“Bütün bunlar, bizlerin birbirimize karşı, Müslümanlar Müslümanlara, Hırvatlar Hırvatlara, Sırplar Sırplara karşı savaşmasına yol açacak”
Balıkçımız savaşta Caco’ya hizmet etmeyi kendisi seçmemişti fakat ona Bosna savaşını kimin kazandığını sorduğumda, ağzından baklayı çıkardı: “Onlar kazandı! Eski muharip askerlere yaptıklarına baksana.

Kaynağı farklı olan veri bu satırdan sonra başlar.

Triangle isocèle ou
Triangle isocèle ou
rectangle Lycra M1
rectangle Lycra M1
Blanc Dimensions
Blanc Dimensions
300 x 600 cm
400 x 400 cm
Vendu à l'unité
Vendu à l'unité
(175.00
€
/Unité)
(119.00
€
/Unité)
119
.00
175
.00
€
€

Bak şimdi, biz Hırvatlarla savaştık, Hırvatlar bizimle savaştı ve biz Hırvatlarla birlikte Sırplara karşı savaştık – siyasetçiler ise şimdi oturmuş anlaşmalar yapıyorlar. Bütün bunlar, bizlerin birbirimize karşı, Müslümanların Müslümanlara, Hırvatların Hırvatlara, Sırpların Sırplara karşı savaşmasına yol açacak. İşlerin nereye geldiğini görüyorsun değil mi?” –ve bu sırada parlamento binasının olduğu yönü işaret ederek– “En sonunda, zamanında yaşadığımızdan daha beter, gerçek bir iç savaş yaşayacağız”
Onu Miljacka Nehri kıyısındaki patikalardan birinde, elinde bir oltayla kenardaki korkuluklara dayanmış, hızlı akan ve pek de balık var gibi görünmeyen sığ suya dik dik bakarken fark ettik. Gökyüzünün öfkeli olduğu yağmur atıştıran bir günde, yanınıza bir çevirmenle yürümekte olan ve bu kasvetli şehrin serserilerine bulaşmaya hazır bir gazeteci değilseniz, böylesi somurtkan –sanırım sinirli de– bir adamın yanına yaklaşmaktan kaçınmak en iyisi olabilirdi.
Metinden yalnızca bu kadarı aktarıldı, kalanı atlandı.